Ö.Ö.: Milli güvenlik mi? Niye ulaşamıyorsunuz?

A.B.: Dev yapıları, dev kompleksi Saray’ı yapan firma yapıyor, firmanın adını söylemeyeyim..

Ö.Ö.: Normalde onların ihaleleri yani burada özel bir durum mu var yoksa genel olarak zaten ihaleler artık açıklanmıyor mu?

A.B.: Milli savunma alanına giren bir inşaat olması etken olabilir ama genel olarak Türkiye’de ihalelere ilişkin süreci biliyoruz, son yıllarda işler böyle yapılıyor. Kuralsızlık egemen ve açıklık olmuyor, tümünde böyle neredeyse. İhaleler emanet usulü yapılabiliyor mesela. Alt yüklenicileri de öğrenmeye çalıştım ama hiçbir bilgiye ulaşamadım. Milli Savunma Bakanlığı Kompleksi’ne harcanan paranın herhalde %1’i ile orman yangınlarının çoğu önlenirdi, belki de binde biri, bilemiyorum. Bedeli bilmiyoruz çünkü yüksek teknoloji ve siber güvenlikli binalar olacakmış, her türlü saldırıya karşı korunaklı yapılar olacakmış. Muhtemelen önümüzdeki 30 Ağustos’ta bir tören yapılır çünkü beton binalar yükseldi.

Alana 13 bin fidan dikilecekmiş, karbon yatak alanları oluşturması hedefleniyormuş 13 bin fidanla! Ankara’nın o bölgesi de genel olarak da kuraktır, bu işten anlayanlar, ‘Ankara’da çime harcanan paraya yazık çünkü arazi uygun değil’ derler. Binaların net 0 emisyonu olacakmış, akıllı binalar olacakmış. Temel atma töreni 2021’de oldu daha erken bitirmeyi düşündüler ama araya kriz girdi, Ağustos’da da inşaatların kara yapıları yani betonlar bitmiş olacak ama 2028’de tümüyle açılması hedefleniyor.

Ö.Ö.: Fidan yerine zeytinlik dikmesinler oraya?

Ö.M.: Taşınacak dendi ama bir de demin Ali Bey, sizin sözünü ettiğiniz bu çimli alanlar meselesi göründüğünden çok daha önemli aslında çünkü çevre açısından, iklim açısından en büyük kuraklık kaynaklarından bir tanesi o çimlerin sulanması tamamen yani muazzam su gidiyor.
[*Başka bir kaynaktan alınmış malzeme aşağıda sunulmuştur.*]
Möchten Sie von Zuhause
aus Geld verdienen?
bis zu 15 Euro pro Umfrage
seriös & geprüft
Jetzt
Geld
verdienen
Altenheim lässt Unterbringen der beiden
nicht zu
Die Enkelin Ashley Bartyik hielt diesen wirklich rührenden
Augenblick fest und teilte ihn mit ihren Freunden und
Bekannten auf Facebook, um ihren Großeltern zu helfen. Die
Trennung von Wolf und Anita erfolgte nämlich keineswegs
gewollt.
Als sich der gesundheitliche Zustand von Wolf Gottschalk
Golf sahalarının bayağı kuraklığa yol açtığı, Donald Trump’ın da çeşitli yerlerdeki golf sahalarına karşı çıkılması da bu yüzdendi. Onu da hatırlattığınız iyi oldu, bir de çim meselesi var.

A.B.: Sevgili Yücel Çağlar’ı hatırladım; 1986 yılında dergiyi çıkarmaya başladığımda, Yücel Abi de Çevre ve Ormancılık’ı çıkarırdı ve sürekli temastaydık. Zaman zaman Hayrettin Karaca gelirdi, TEMA’yı kurmuştu, buluşur konuşurduk, Ankara ikliminde çim meselesi de konuşulurdu. Ankara başkent, şehir için çim isteniyor, görselliği için isteniyor ama üç gün sulama kuruyor kardeşim. Bu iklime, toprağa uygun değil! Herkes bahçesine çim eker, parklara harcanan suyun hesabı yok, villalara harcanan su da öyle... Ankara’da üç tane golf kulübü var, olacak iş değil yani!
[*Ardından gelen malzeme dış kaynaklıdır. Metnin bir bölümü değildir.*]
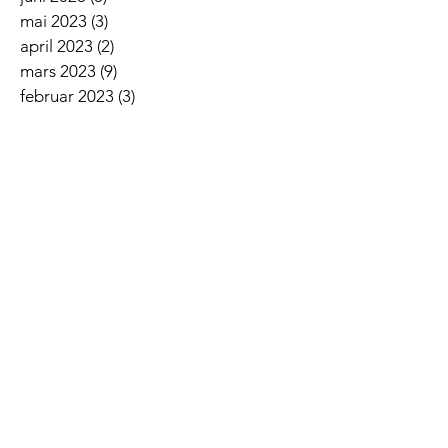
mai 2023
(3)
3 innlegg
april 2023
(2)
2 innlegg
mars 2023
(9)
9 innlegg
februar 2023
(3)
3 innlegg
januar 2023
(5)
5 innlegg
desember 2022
(2)
2 innlegg
november 2022
(7)
7 innlegg
oktober 2022
(2)
2 innlegg
september 2022
(5)
5 innlegg
august 2022
(1)
1 innlegg
juni 2022
(5)
5 innlegg
mai 2022
(3)
3 innlegg
april 2022
(3)
3 innlegg
mars 2022
(6)
6 innlegg
februar 2022
(6)
6 innlegg
januar 2022
(3)
3 innlegg
Siste nyheter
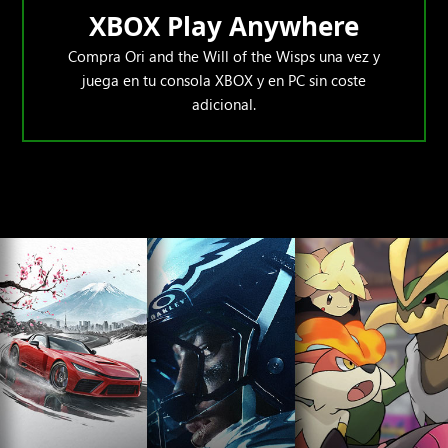
XBOX Play Anywhere
Compra Ori and the Will of the Wisps una vez y
juega en tu consola XBOX y en PC sin coste
adicional.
Yayının sonuna yaklaşıyoruz, orman yangınlarının sebeplerini ortaya koymaya çalıştık. Ez cümle bulokomotif ile Türkiye yürümüyor. Her yere savruluyor, ormanlar da bunlardan biri.Doğru dürüst bir lokomotif tasarlamamışsan, lokomotif sadece kendine çalışır ise ormanlar dahil tüm vagonları deviriyor, alt üst ediyor.Cumhurbaşkanlığı Hükümet Sistemi lokomotifi sermayeye çalışan bir lokomotif üstelik, kamusal serveti bireyse servet haline dönüştürüyor.

Son olarak ekolojik turizm için 100’e yakın tahsis yapılmış ve genellikle bu alanlar yerel parti çevrelerine tahsis ediliyor.

Ö.Ö.: Bunun öncülü 90’lardaki Naturland hatta onun yakın zamanda belgeseli de yapıldı.

A.B.: Naturland, turizm alanı olarak Antalya Kemer’de deniz kıyısındaydı hatırladığım kadarıyla.

Ö.Ö.: Yok, ekolojik yaşam vs. öyle satılıyordu.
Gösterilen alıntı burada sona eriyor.